[Dataset entries]
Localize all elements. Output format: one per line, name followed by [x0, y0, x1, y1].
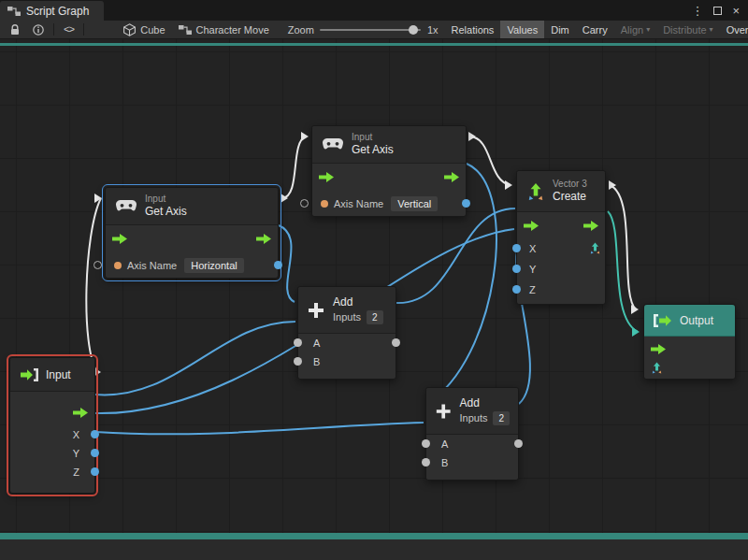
flow-in-arrow-icon[interactable]	[524, 221, 539, 231]
node-header: Output	[644, 305, 735, 337]
port-row-y: Y	[10, 444, 94, 463]
zoom-value: 1x	[424, 21, 445, 39]
node-title: Get Axis	[145, 205, 187, 220]
code-view-button[interactable]: <>	[57, 21, 80, 39]
node-vector3-create[interactable]: Vector 3 Create X Y Z	[516, 170, 606, 305]
lock-icon	[10, 24, 20, 36]
port-row-a: A	[426, 435, 518, 453]
dim-button[interactable]: Dim	[544, 21, 576, 39]
inputs-count-field[interactable]: 2	[493, 411, 510, 425]
wire-data[interactable]	[95, 322, 295, 395]
node-add-1[interactable]: Add Inputs 2 A B	[297, 286, 396, 380]
port-z-out[interactable]	[91, 467, 99, 476]
port-z-label: Z	[73, 467, 79, 478]
port-y-in[interactable]	[512, 265, 521, 273]
flow-out-arrow-icon[interactable]	[583, 221, 598, 231]
graph-label: Character Move	[196, 24, 269, 36]
port-row-b: B	[426, 453, 518, 472]
vector-out-port-icon[interactable]	[589, 242, 601, 254]
lock-button[interactable]	[4, 21, 26, 39]
zoom-slider-handle[interactable]	[409, 25, 418, 35]
axis-name-port[interactable]	[94, 261, 102, 269]
node-input[interactable]: Input X Y Z	[9, 357, 95, 494]
align-button[interactable]: Align ▾	[614, 21, 656, 39]
vector3-icon	[526, 182, 545, 201]
zoom-label: Zoom	[281, 21, 316, 39]
gamepad-icon	[322, 137, 344, 151]
vector-in-port-icon[interactable]	[651, 362, 663, 374]
distribute-label: Distribute	[663, 24, 706, 36]
overview-button[interactable]: Overview	[720, 21, 748, 39]
string-port-icon	[114, 262, 122, 269]
flow-out-arrow-icon[interactable]	[73, 408, 88, 418]
node-header: Vector 3 Create	[517, 171, 605, 212]
carry-button[interactable]: Carry	[576, 21, 614, 39]
inputs-label: Inputs	[459, 411, 487, 424]
port-x-label: X	[529, 243, 536, 254]
relations-button[interactable]: Relations	[445, 21, 501, 39]
axis-name-port[interactable]	[300, 199, 309, 208]
node-body	[644, 337, 735, 374]
unity-script-graph-window: Script Graph ⋮ × <> Cube Character Move …	[0, 0, 748, 560]
port-a-in[interactable]	[294, 338, 302, 347]
wire-flow[interactable]	[86, 198, 101, 372]
value-out-port[interactable]	[462, 199, 470, 208]
axis-name-field[interactable]: Vertical	[391, 196, 438, 211]
flow-in-arrow-icon[interactable]	[112, 234, 127, 244]
flow-in-arrow-icon[interactable]	[651, 344, 666, 354]
port-y-label: Y	[73, 448, 79, 459]
maximize-icon[interactable]	[713, 7, 722, 15]
wire-flow[interactable]	[610, 185, 636, 309]
flow-out-arrow-icon[interactable]	[444, 172, 459, 182]
toolbar-separator	[83, 23, 84, 36]
port-a-in[interactable]	[422, 439, 430, 448]
port-b-label: B	[313, 356, 320, 367]
zoom-slider[interactable]	[320, 29, 421, 31]
port-b-label: B	[441, 457, 448, 468]
flow-port-row	[10, 399, 94, 425]
axis-name-field[interactable]: Horizontal	[184, 258, 244, 273]
graph-breadcrumb[interactable]: Character Move	[172, 21, 276, 39]
distribute-button[interactable]: Distribute ▾	[656, 21, 719, 39]
wire-data[interactable]	[95, 423, 424, 434]
node-get-axis-vertical[interactable]: Input Get Axis Axis Name Vertical	[311, 125, 467, 217]
port-a-label: A	[313, 337, 320, 349]
wire-flow[interactable]	[470, 136, 511, 185]
target-breadcrumb[interactable]: Cube	[117, 21, 171, 39]
flow-in-arrow-icon[interactable]	[319, 172, 334, 182]
param-label: Axis Name	[334, 198, 383, 209]
port-row-y: Y	[517, 259, 605, 280]
wire-vector[interactable]	[608, 211, 638, 332]
target-label: Cube	[140, 24, 165, 36]
tab-script-graph[interactable]: Script Graph	[0, 1, 104, 21]
port-x-out[interactable]	[91, 430, 99, 438]
port-x-in[interactable]	[512, 244, 521, 252]
inputs-label: Inputs	[333, 310, 361, 323]
port-y-label: Y	[529, 264, 536, 275]
values-button[interactable]: Values	[500, 21, 544, 39]
value-out-port[interactable]	[274, 261, 282, 269]
node-get-axis-horizontal[interactable]: Input Get Axis Axis Name Horizontal	[105, 187, 279, 279]
port-row-b: B	[298, 352, 396, 371]
node-add-2[interactable]: Add Inputs 2 A B	[425, 387, 519, 481]
wire-data[interactable]	[396, 208, 515, 303]
port-a-label: A	[441, 438, 448, 450]
port-row-x: X	[10, 425, 94, 444]
port-y-out[interactable]	[91, 449, 99, 457]
flow-out-arrow-icon[interactable]	[256, 234, 271, 244]
wire-flow[interactable]	[282, 136, 306, 198]
script-graph-icon	[7, 6, 21, 17]
node-header: Input Get Axis	[312, 126, 466, 164]
graph-canvas[interactable]: Input Get Axis Axis Name Vertical Inpu	[0, 39, 748, 560]
script-graph-icon	[179, 24, 192, 36]
sum-out-port[interactable]	[392, 338, 400, 347]
port-z-in[interactable]	[512, 285, 521, 294]
inputs-count-field[interactable]: 2	[367, 310, 383, 324]
port-b-in[interactable]	[294, 357, 302, 366]
close-icon[interactable]: ×	[732, 5, 740, 17]
info-button[interactable]	[26, 21, 50, 39]
menu-icon[interactable]: ⋮	[691, 5, 703, 17]
port-b-in[interactable]	[422, 458, 430, 467]
sum-out-port[interactable]	[514, 439, 523, 448]
node-output[interactable]: Output	[643, 304, 736, 380]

▸ **Task goal**
Once more, please print all the lines above exactly, without their pictures.

▸ **Exercise output**
Localize all elements. Output format: one per line, name followed by [x0, y0, x1, y1].
flow-in-arrow-icon[interactable]	[524, 221, 539, 231]
node-header: Output	[644, 305, 735, 337]
port-row-y: Y	[10, 444, 94, 463]
zoom-value: 1x	[424, 21, 445, 39]
node-title: Get Axis	[145, 205, 187, 220]
code-view-button[interactable]: <>	[57, 21, 80, 39]
node-vector3-create[interactable]: Vector 3 Create X Y Z	[516, 170, 606, 305]
lock-icon	[10, 24, 20, 36]
port-row-a: A	[426, 435, 518, 453]
dim-button[interactable]: Dim	[544, 21, 576, 39]
inputs-count-field[interactable]: 2	[493, 411, 510, 425]
wire-data[interactable]	[95, 322, 295, 395]
node-add-1[interactable]: Add Inputs 2 A B	[297, 286, 396, 380]
port-z-out[interactable]	[91, 467, 99, 476]
port-z-label: Z	[73, 467, 79, 478]
port-y-in[interactable]	[512, 265, 521, 273]
flow-out-arrow-icon[interactable]	[583, 221, 598, 231]
graph-label: Character Move	[196, 24, 269, 36]
port-row-b: B	[426, 453, 518, 472]
vector-out-port-icon[interactable]	[589, 242, 601, 254]
lock-button[interactable]	[4, 21, 26, 39]
zoom-slider-handle[interactable]	[409, 25, 418, 35]
axis-name-port[interactable]	[94, 261, 102, 269]
node-input[interactable]: Input X Y Z	[9, 357, 95, 494]
align-button[interactable]: Align ▾	[614, 21, 656, 39]
vector3-icon	[526, 182, 545, 201]
zoom-label: Zoom	[281, 21, 316, 39]
gamepad-icon	[322, 137, 344, 151]
vector-in-port-icon[interactable]	[651, 362, 663, 374]
distribute-label: Distribute	[663, 24, 706, 36]
overview-button[interactable]: Overview	[720, 21, 748, 39]
string-port-icon	[114, 262, 122, 269]
flow-out-arrow-icon[interactable]	[73, 408, 88, 418]
node-header: Vector 3 Create	[517, 171, 605, 212]
carry-button[interactable]: Carry	[576, 21, 614, 39]
inputs-label: Inputs	[459, 411, 487, 424]
port-x-label: X	[529, 243, 536, 254]
relations-button[interactable]: Relations	[445, 21, 501, 39]
axis-name-port[interactable]	[300, 199, 309, 208]
node-body	[644, 337, 735, 374]
unity-script-graph-window: Script Graph ⋮ × <> Cube Character Move …	[0, 0, 748, 560]
port-a-in[interactable]	[294, 338, 302, 347]
wire-flow[interactable]	[86, 198, 101, 372]
value-out-port[interactable]	[462, 199, 470, 208]
axis-name-field[interactable]: Vertical	[391, 196, 438, 211]
flow-in-arrow-icon[interactable]	[112, 234, 127, 244]
flow-in-arrow-icon[interactable]	[651, 344, 666, 354]
port-y-label: Y	[73, 448, 79, 459]
maximize-icon[interactable]	[713, 7, 722, 15]
wire-flow[interactable]	[610, 185, 636, 309]
flow-out-arrow-icon[interactable]	[444, 172, 459, 182]
toolbar-separator	[83, 23, 84, 36]
port-a-in[interactable]	[422, 439, 430, 448]
port-b-label: B	[313, 356, 320, 367]
zoom-slider[interactable]	[320, 29, 421, 31]
port-b-label: B	[441, 457, 448, 468]
flow-port-row	[10, 399, 94, 425]
axis-name-field[interactable]: Horizontal	[184, 258, 244, 273]
graph-breadcrumb[interactable]: Character Move	[172, 21, 276, 39]
distribute-button[interactable]: Distribute ▾	[656, 21, 719, 39]
wire-data[interactable]	[95, 423, 424, 434]
node-get-axis-vertical[interactable]: Input Get Axis Axis Name Vertical	[311, 125, 467, 217]
port-a-label: A	[313, 337, 320, 349]
wire-flow[interactable]	[470, 136, 511, 185]
target-breadcrumb[interactable]: Cube	[117, 21, 171, 39]
flow-in-arrow-icon[interactable]	[319, 172, 334, 182]
param-label: Axis Name	[334, 198, 383, 209]
port-row-y: Y	[517, 259, 605, 280]
wire-vector[interactable]	[608, 211, 638, 332]
target-label: Cube	[140, 24, 165, 36]
tab-script-graph[interactable]: Script Graph	[0, 1, 104, 21]
port-x-out[interactable]	[91, 430, 99, 438]
port-x-in[interactable]	[512, 244, 521, 252]
inputs-label: Inputs	[333, 310, 361, 323]
port-y-label: Y	[529, 264, 536, 275]
values-button[interactable]: Values	[500, 21, 544, 39]
value-out-port[interactable]	[274, 261, 282, 269]
node-get-axis-horizontal[interactable]: Input Get Axis Axis Name Horizontal	[105, 187, 279, 279]
port-row-b: B	[298, 352, 396, 371]
node-add-2[interactable]: Add Inputs 2 A B	[425, 387, 519, 481]
wire-data[interactable]	[396, 208, 515, 303]
port-a-label: A	[441, 438, 448, 450]
port-row-x: X	[10, 425, 94, 444]
port-y-out[interactable]	[91, 449, 99, 457]
flow-out-arrow-icon[interactable]	[256, 234, 271, 244]
wire-flow[interactable]	[282, 136, 306, 198]
script-graph-icon	[7, 6, 21, 17]
node-header: Input Get Axis	[312, 126, 466, 164]
graph-canvas[interactable]: Input Get Axis Axis Name Vertical Inpu	[0, 39, 748, 560]
script-graph-icon	[179, 24, 192, 36]
sum-out-port[interactable]	[392, 338, 400, 347]
port-z-in[interactable]	[512, 285, 521, 294]
inputs-count-field[interactable]: 2	[367, 310, 383, 324]
port-b-in[interactable]	[294, 357, 302, 366]
close-icon[interactable]: ×	[732, 5, 740, 17]
info-button[interactable]	[26, 21, 50, 39]
menu-icon[interactable]: ⋮	[691, 5, 703, 17]
port-b-in[interactable]	[422, 458, 430, 467]
sum-out-port[interactable]	[514, 439, 523, 448]
node-output[interactable]: Output	[643, 304, 736, 380]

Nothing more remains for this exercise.